Driving over the hill is a fantastic route with rare Brewer Spruce and Port Orford Cedar trees. At the top of the hill is a side road off to the Tanner and Bolan Lakes. Bolan Lake was the site of a popular prospecting place that had a bowling alley in the tavern about the same time that Indian Town was prospering. Nowadays they are popular hiking, fishing and camping retreats for the backpacker.

The Page Mountain Snow Park, at the top of the mountain, is on the Oregon side and blocked to us in the winter, but that doesn’t deter enjoying the summer and fall pleasures of hiking and exploring there.

‘Over the Hill’ is a popular path to take whether you go to the Taylor Sausage spot for Saturday night music, stop by Dairy Queen or prefer the Chinese menu at the Golden Dragon Gate. It used to be that there was an outdoor drive-in theater but since the days of home video entertainment, that closed. There is a wild animal cat park that is well worth a visit.

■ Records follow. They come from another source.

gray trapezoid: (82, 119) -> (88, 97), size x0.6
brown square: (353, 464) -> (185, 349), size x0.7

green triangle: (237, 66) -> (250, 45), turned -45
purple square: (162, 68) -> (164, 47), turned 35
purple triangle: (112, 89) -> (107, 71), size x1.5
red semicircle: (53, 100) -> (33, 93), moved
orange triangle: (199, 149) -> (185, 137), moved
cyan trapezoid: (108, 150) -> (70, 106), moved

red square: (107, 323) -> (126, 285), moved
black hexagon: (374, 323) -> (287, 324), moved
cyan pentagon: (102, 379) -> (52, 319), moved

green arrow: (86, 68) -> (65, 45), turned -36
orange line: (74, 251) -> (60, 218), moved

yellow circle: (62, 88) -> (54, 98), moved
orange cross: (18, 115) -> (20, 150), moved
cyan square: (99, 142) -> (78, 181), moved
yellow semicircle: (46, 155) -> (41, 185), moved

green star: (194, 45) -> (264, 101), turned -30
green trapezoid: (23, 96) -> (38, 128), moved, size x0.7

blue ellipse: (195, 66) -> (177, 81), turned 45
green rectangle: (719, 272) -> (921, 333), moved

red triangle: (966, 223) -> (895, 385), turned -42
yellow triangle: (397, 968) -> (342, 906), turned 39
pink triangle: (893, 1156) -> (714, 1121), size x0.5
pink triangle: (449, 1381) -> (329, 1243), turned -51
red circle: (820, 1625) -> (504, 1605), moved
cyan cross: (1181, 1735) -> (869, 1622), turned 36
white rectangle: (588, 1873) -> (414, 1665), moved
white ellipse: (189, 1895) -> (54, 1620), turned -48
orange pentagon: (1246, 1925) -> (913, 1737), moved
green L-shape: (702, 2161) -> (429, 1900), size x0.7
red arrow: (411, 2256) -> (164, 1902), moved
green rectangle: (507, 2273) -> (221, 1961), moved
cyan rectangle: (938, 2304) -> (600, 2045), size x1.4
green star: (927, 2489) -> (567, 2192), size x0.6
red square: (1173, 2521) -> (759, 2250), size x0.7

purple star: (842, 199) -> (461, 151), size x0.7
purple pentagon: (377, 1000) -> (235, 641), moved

Cave Junction has always been the gateway to the Oregon Caves National Monument. Well, since they will celebrate the hundred-year anniversary in the next couple of years, it has been a long time. Oh, for an expert to teach us spelunking. But barring that, Oregon Cave tours are fascinating.

The Selma Farmer’s Market, the Kirby Historical Museum, burl and wood carving shops, are all good reasons to get out to Oregon.

If you live in Happy Camp, there is no way to go anywhere else, unless you drive Highway 96. You can drive 75 miles to the east of Happy Camp and come to Yreka, and I-5 freeway. You can drive west on Highway 96 to Willow Creek. Once you get to Willow Creek another little drive, total of 120 miles, and you’ll be in Arcata on the way to Eureka and ocean beaches.

Sometimes the Klamath River floods and we can’t get out to Yreka. Sometimes there are rock or mudslides down the mountain and we can’t get out to Willow Creek. All winter long another road, up over Greyback into Oregon that meets with Hwy 199, is closed by snow. But in the summer, that scenic route is one of the favorite routes and the only way out of Happy Camp if you don’t take Hwy 96.